Everyone associated with the West Genesee football team had a feeling that the progress made a season ago was just the foundation for something much bigger in 2018.
Through one game, their optimism appears quite reasonable.
Consistent on offense and dominant on defense, the Wildcats roared past Henninger 27-0 in Friday night’s opener at Mike Messere Field.
The Black Knights, 2-7 a season ago, knew that a win at WG could signal a turnaround, but the Wildcats never let them get going as a defense with 10 returning starters kept making big stops.
This allowed the offense, run by new quarterback Tyler Cook, ample time to find its own rhythm, and it got on the board in the first quarter with a drive that led to Cook’s touchdown pass to Ben Rustay.
Another scoring march early in the second period doubled WG’s lead to 14-0, Brad May going the final three yards as Riley Small made the extra point, one of three conversions he had on the night.

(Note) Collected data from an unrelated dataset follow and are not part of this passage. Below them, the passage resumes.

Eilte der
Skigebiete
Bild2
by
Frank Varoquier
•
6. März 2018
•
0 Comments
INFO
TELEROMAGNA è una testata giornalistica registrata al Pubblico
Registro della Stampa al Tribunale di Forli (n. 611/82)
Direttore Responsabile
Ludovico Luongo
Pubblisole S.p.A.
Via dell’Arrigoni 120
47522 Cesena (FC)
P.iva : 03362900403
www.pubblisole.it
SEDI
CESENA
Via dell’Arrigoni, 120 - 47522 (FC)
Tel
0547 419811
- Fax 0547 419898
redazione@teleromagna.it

While the defense continued to stand out, Cook would tack on two more TD passes in the second half, eight yards to John Benson and then, as a capper, a 58-yard strike to Esisas Brumfield in the fourth quarter.
A tougher assignment looms next Friday as WG would visit Corcoran, who had opened its season with a 24-14 road win at Baldwinsville.

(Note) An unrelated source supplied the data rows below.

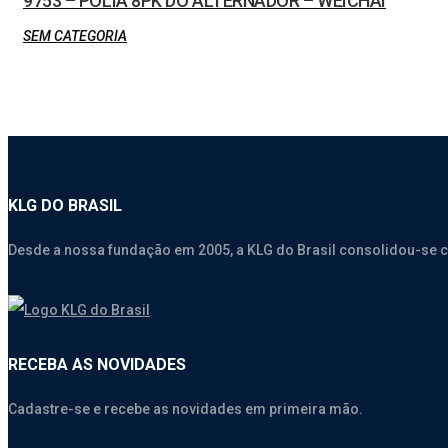
9753 – POLIA 8PK DO ALTERNADOR – WEICHAI
SEM CATEGORIA
KLG DO BRASIL
Desde a nossa fundação em 2005, a KLG do Brasil consolidou-se 
RECEBA AS NOVIDADES
Cadastre-se e recebe as novidades em primeira mão.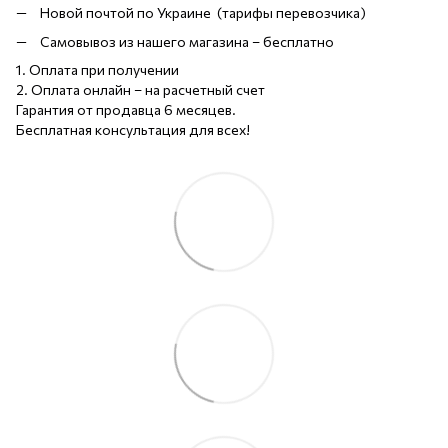
Новой почтой по Украине (тарифы перевозчика)
Самовывоз из нашего магазина – бесплатно
1. Оплата при получении
2. Оплата онлайн – на расчетный счет
Гарантия от продавца 6 месяцев.
Бесплатная консультация для всех!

Meanwhile, Jordan-Elbridge made the long trip north to Clayton to face Thousand Islands in its Aug. 31 opener, and a spectacular effort from Jeremiah Sparks carried the Eagles past the Vikings 37-34 in head coach Joe Fiacchi’s debut.
Perhaps the effects from a two-hour bus ride affected J-E early, for it was blanked in the first quarter and found itself trailing 14-0 before Sparks went to work.
From TI’s 45-yard line, Sparks broke loose for a touchdown run, and then caught Geoff Lippa’s two-point pass. Then, when the Eagles marched to the Vikings’ nine, Sparks found the end zone again, tying it 14-14, where it stood at halftime.
Now the teams went back and forth throughout the second half. Twice, TI went in front, with Michael Briggs scoring on runs of 12 and seven yards.
Both times, J-E answered, Sparks catching a 31-yard TD pass from Lippa and then, on his biggest play of the night, Sparks took a handoff on his own 25 and then outraced Vikings defenders to the end zone, following it up with another two-point catch.
Now up 31-28, the Eagles absorbed Briggs’ third scoring run, from 53 yards out, before Sparks found the end zone for the fifth time on a six-yard dash in the waning minutes.
Sparks’ five touchdowns negated the fact that the Vikings got 181 yards on the ground from Briggs and 170 more yards from Thorne Matthews on 15 carries.